The software engineer job market is much less secure in the age of generative AI.

The state of the software engineer job market

Speaking to Motherboard, unemployed software engineer Joe Forzano said “the amount of competition is insane.” Since losing his job in March, he’s applied to over 250 jobs; “it has been very, very rough.”

According to a December survey of 9,338 software engineers carried out by Blind, an online anonymous platform for verified employees, almost nine in ten software engineers said it’s harder to get a job now than pre-pandemic. 66% say it’s “much harder.”

Even over the last year, just under 80% of respondents said the job market has gotten even more competitive. Of the respondents, only 6% felt that were they to lose their current jobs they’d be rehired at the same rate of pay.

It may come as a surprise to some the widespread drop in hiring across the tech industry hadn’t already hit the software engineer job market. Over 2022 and 2023, more than 400,000 layoffs as companies feeling the end of the pandemic boom batten down the hatches and operate on the barest possible bones.

Until now, staff in non-technical fields felt the brunt of job cuts. The Wall Street Journal reported that while tech companies cut their recruiting teams by 50%, only 10% of engineering departments were sacked.

The job prospects were so much better as an engineer in the tech sector, that as others began to worry about the security of their roles, “learn to code” became a mocking rejoinder; if you can do something useful, you’ll always be needed.

Bloomberg writes that at Salesforce, engineers were four times less likely to lose their jobs than those in marketing and sales – a trend evident at Dell and Zoom, too.

A computer science degree will set you back quite significantly – for Forzano, it landed him in $180,000 debt. He, like countless others, considered this small fry: “the whole concept was [that] it was a good investment to have that ‘Ivy League degree’ in an engineering field.”

Making back the money would be no problem.

Except that post-pandemic “it’s a completely different landscape.” Forzano tells Motherboard that looking back, his decision to major in computer science was “very naïve.”

The unstoppable specter of AI

Alongside sector-wide cutbacks, the entrance of AI has had repercussions for the software engineer job market. In fact, one of the first waves of generative AI programs to take off were ones that allow users to write code using natural language or auto-complete code.

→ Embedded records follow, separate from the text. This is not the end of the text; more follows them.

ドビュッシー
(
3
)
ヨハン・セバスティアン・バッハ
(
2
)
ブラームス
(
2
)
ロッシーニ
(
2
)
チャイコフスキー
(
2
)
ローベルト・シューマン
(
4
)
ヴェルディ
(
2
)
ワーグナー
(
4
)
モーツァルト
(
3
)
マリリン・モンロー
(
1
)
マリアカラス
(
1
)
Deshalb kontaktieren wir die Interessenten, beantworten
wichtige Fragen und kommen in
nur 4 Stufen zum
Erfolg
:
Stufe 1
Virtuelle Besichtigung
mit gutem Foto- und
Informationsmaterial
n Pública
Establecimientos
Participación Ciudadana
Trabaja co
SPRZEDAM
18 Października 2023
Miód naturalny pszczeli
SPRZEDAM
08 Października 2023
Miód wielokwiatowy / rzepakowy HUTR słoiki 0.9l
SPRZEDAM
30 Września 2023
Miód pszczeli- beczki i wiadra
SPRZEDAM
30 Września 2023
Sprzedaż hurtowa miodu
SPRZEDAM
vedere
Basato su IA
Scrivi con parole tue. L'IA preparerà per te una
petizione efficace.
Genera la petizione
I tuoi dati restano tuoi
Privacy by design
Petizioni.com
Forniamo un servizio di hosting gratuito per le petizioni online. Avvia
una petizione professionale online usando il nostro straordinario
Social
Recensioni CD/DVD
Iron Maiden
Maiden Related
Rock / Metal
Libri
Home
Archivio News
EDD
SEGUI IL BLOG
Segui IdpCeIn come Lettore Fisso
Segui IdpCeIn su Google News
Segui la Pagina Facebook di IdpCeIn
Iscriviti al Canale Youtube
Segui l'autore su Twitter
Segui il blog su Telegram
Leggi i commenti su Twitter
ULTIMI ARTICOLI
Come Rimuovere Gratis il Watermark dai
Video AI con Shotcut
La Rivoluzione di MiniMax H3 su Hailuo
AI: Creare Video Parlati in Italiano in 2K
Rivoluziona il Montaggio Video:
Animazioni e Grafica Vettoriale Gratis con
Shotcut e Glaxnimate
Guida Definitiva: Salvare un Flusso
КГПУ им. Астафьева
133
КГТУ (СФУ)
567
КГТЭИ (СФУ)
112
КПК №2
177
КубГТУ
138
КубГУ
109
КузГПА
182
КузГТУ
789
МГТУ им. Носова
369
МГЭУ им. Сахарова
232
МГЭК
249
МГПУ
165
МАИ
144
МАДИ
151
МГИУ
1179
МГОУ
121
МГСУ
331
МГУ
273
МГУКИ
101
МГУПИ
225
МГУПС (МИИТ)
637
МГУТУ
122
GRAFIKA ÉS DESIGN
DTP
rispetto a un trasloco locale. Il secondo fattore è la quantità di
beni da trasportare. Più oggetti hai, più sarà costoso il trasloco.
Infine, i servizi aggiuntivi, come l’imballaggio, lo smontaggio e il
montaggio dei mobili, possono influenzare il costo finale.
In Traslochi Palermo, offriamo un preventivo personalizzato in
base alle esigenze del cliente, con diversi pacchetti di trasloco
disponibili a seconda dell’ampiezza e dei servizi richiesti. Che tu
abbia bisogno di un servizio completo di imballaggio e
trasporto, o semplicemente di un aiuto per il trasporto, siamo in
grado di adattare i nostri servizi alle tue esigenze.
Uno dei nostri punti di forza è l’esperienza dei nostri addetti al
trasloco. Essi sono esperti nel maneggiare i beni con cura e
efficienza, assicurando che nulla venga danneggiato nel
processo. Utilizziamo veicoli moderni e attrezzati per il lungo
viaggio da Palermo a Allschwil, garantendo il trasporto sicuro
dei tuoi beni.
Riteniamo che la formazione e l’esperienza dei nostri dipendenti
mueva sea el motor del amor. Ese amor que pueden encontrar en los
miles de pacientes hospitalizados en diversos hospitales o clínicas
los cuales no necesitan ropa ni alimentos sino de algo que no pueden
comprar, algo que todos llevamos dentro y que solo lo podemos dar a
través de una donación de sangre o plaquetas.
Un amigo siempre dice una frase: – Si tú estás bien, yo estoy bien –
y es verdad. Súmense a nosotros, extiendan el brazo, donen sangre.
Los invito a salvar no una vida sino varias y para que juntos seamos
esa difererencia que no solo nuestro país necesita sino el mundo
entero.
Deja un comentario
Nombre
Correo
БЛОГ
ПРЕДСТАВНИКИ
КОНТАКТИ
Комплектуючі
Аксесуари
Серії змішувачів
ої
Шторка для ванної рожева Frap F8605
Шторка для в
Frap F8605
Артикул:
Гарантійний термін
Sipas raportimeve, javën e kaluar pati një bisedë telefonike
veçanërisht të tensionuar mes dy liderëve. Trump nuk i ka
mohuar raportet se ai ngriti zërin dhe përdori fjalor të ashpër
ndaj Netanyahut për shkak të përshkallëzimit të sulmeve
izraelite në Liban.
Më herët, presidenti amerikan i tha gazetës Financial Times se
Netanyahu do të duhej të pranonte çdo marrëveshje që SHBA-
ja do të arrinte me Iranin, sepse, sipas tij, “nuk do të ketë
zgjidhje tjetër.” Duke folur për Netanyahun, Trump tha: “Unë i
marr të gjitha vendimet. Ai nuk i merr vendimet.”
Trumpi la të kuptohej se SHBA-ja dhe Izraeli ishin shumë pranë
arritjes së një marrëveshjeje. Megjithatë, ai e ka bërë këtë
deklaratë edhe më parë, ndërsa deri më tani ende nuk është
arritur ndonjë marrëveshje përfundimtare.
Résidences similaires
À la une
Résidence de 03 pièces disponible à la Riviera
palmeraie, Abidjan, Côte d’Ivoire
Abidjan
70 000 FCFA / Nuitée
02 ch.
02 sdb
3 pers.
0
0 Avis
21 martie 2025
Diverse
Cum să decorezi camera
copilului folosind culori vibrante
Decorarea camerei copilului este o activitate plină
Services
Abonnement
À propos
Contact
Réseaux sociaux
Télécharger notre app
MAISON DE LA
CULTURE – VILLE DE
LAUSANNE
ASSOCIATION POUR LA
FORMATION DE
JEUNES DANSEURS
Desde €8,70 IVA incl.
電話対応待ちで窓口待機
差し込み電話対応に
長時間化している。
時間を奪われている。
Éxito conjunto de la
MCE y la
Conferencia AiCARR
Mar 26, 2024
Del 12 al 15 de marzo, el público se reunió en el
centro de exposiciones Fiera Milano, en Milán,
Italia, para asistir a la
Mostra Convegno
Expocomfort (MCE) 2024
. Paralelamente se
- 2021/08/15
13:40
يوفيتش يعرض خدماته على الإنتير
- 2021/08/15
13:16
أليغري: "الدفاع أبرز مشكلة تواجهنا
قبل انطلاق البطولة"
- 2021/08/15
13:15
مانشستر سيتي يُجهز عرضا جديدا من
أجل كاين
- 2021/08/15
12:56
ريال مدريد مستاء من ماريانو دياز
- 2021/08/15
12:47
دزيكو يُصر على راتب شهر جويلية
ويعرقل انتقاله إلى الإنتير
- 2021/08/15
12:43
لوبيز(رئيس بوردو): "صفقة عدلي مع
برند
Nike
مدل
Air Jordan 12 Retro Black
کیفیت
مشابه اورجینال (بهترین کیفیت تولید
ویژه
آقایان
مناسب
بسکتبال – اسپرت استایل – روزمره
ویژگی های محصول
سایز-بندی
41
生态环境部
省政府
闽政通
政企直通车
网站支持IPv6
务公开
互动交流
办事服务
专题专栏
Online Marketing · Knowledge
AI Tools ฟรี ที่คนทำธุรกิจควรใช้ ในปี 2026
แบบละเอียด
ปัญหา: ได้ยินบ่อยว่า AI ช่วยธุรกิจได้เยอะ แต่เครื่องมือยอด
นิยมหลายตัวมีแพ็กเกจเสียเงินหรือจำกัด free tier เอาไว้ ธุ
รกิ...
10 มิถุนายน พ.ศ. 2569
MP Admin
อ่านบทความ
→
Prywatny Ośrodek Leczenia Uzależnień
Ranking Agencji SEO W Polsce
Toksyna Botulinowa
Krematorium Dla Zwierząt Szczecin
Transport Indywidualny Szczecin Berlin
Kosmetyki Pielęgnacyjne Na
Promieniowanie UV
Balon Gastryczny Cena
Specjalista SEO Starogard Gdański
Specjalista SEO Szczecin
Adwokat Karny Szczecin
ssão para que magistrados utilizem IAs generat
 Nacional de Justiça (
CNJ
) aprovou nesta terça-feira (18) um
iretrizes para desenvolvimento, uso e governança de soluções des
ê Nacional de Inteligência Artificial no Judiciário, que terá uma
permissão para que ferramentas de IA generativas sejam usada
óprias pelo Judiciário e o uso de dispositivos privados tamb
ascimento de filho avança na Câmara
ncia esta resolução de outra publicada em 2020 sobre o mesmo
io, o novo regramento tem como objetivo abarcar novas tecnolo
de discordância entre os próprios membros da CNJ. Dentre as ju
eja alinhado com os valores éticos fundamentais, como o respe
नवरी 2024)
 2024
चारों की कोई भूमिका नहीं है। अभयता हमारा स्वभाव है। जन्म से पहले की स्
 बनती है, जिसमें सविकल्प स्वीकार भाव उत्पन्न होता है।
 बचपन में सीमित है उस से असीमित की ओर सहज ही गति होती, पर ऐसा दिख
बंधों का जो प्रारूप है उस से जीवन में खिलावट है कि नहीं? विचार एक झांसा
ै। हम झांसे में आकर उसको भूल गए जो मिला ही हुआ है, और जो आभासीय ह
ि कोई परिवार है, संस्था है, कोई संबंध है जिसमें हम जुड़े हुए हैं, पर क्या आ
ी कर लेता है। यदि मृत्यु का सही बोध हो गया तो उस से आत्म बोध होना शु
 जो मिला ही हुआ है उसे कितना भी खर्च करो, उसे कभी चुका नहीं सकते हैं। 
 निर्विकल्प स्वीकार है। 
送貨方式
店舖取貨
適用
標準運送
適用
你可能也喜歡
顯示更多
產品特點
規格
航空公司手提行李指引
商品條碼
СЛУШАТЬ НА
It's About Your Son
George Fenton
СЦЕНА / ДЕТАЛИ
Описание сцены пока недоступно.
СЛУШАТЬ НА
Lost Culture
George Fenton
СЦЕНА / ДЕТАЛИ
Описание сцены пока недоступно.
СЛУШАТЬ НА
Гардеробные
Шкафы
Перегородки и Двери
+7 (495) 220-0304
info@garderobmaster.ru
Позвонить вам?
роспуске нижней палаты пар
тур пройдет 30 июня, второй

Last year, Google CEO Sundar Pichai said AI-powered coding tools had sped up the time it took workers to complete code by six percent. An article in the Atlantic, “So Much for ‘Learn to Code,” made the claim in September that computer science is no longer the safe major.

Perhaps slightly ego-driven, in December software engineers didn’t express much concern about their own jobs being made redundant by AI: only 28% said they were concerned. Beyond themselves, though, more than 60% of those surveyed said they thought their company would hire fewer people because of AI.

It’s impossible not to find a touch of schadenfreude that the self-congratulatory ‘you should’ve been clever, like me, and learned to code’ crowd are feeling the uncertainty that both humanities students and their colleagues in the tech industry have faced, but obviously any human losing to AI is a big no.

The irony isn’t lost on we journalists, though. After all, how long will it be until roles like “writer” are taken over by robots and AI?